Your copy should start at the line with "もらうことに意味があったと思います。活動するフィールドが違う" and end at the line with "USB-C Anschluss testen." in the data below. Transcribe only those lines, exactly, pictures excluded.

++++ SOURCE MATERIAL ++++

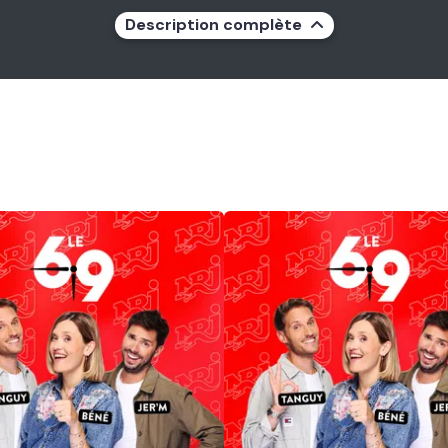
Description complète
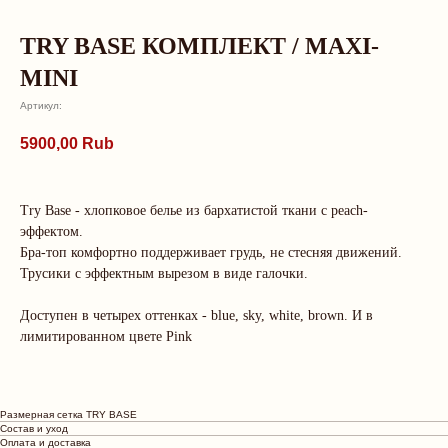
TRY BASE КОМПЛЕКТ / MAXI-
MINI
Артикул:
5900,00
Rub
Try Base - хлопковое белье из бархатистой ткани с peach-
эффектом.
Бра-топ комфортно поддерживает грудь, не стесняя движений.
Трусики с эффектным вырезом в виде галочки.
Доступен в четырех оттенках - blue, sky, white, brown. И в
О нас говорят
лимитированном цвете Pink
Рейтинг магазина 5.0
Размерная сетка TRY BASE
Состав и уход
Ангелина
Анастас
Оплата и доставка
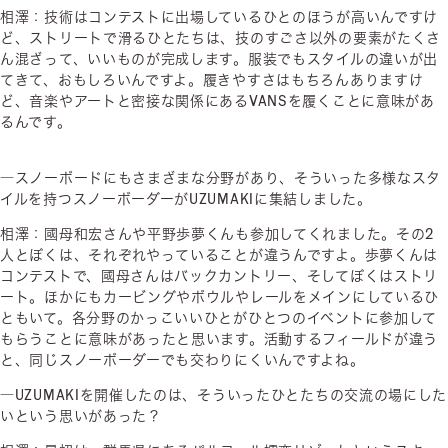
相澤：技術はコンテストに出場しているひとのほうが高いんですけ
ど、ストリートで滑るひとたちは、技のすごさ以外の要素がたくさ
ん混ざって、いいものが完成します。服装でもスタイルの違いが出
てきて、おもしろいんですよ。履きやすさはもちろんありますけ
ど、音楽やアートと密接な関係にあるVANSを履くことに意味があ
るんです。
―スノーボードにもさまざまな分野があり、そういった多様なスタ
イルを持つスノーボーダーがUZUMAKIに集結しました。
相澤：國母和宏さんや平野歩夢くんも参加してくれました。その2
人とぼくは、それぞれやっていることが違うんですよ。歩夢くんは
コンテストで、國母さんはバックカントリー、そしてぼくはストリ
ート。ほかにもカービングやボウルやレールをメインにしているひ
ともいて。各分野のかっこいいひとがひとつのイベントに参加して
もらうことに意味があったと思います。活動するフィールドが違う
と、同じスノーボーダーでも交わりにくいんですよね。
―UZUMAKIを開催したのは、そういったひとたちの交流の場にした
いという思いがあった？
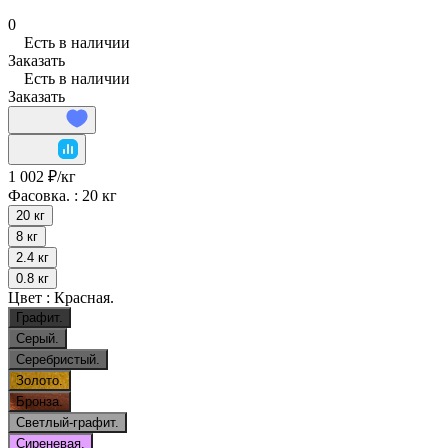
0
Есть в наличии
Заказать
Есть в наличии
Заказать
1 002 ₽/
кг
Фасовка. :
20 кг
20 кг
8 кг
2.4 кг
0.8 кг
Цвет :
Красная.
Графит.
Серый.
Серебристый.
Золото.
Бронза.
Светлый-графит.
Сиреневая.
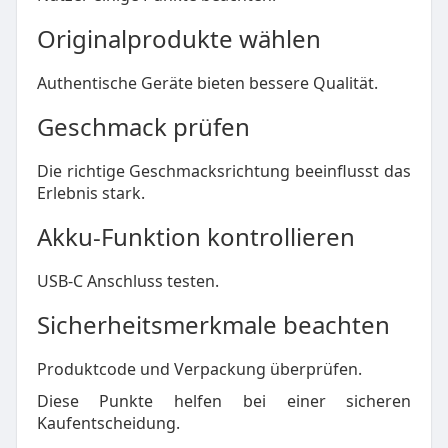
Originalprodukte wählen
Authentische Geräte bieten bessere Qualität.
Geschmack prüfen
Die richtige Geschmacksrichtung beeinflusst das
Erlebnis stark.
Akku-Funktion kontrollieren
USB-C Anschluss testen.
Sicherheitsmerkmale beachten
Produktcode und Verpackung überprüfen.
Diese Punkte helfen bei einer sicheren
Kaufentscheidung.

++++

_OUTPUT BELOW_:
もらうことに意味があったと思います。活動するフィールドが違う
と、同じスノーボーダーでも交わりにくいんですよね。
―UZUMAKIを開催したのは、そういったひとたちの交流の場にした
いという思いがあった？
0
Есть в наличии
Заказать
Есть в наличии
Заказать
1 002 ₽/
кг
Фасовка. :
20 кг
20 кг
8 кг
2.4 кг
0.8 кг
Цвет :
Красная.
Графит.
Серый.
Серебристый.
Золото.
Бронза.
Светлый-графит.
Сиреневая.
Originalprodukte wählen
Authentische Geräte bieten bessere Qualität.
Geschmack prüfen
Die richtige Geschmacksrichtung beeinflusst das
Erlebnis stark.
Akku-Funktion kontrollieren
USB-C Anschluss testen.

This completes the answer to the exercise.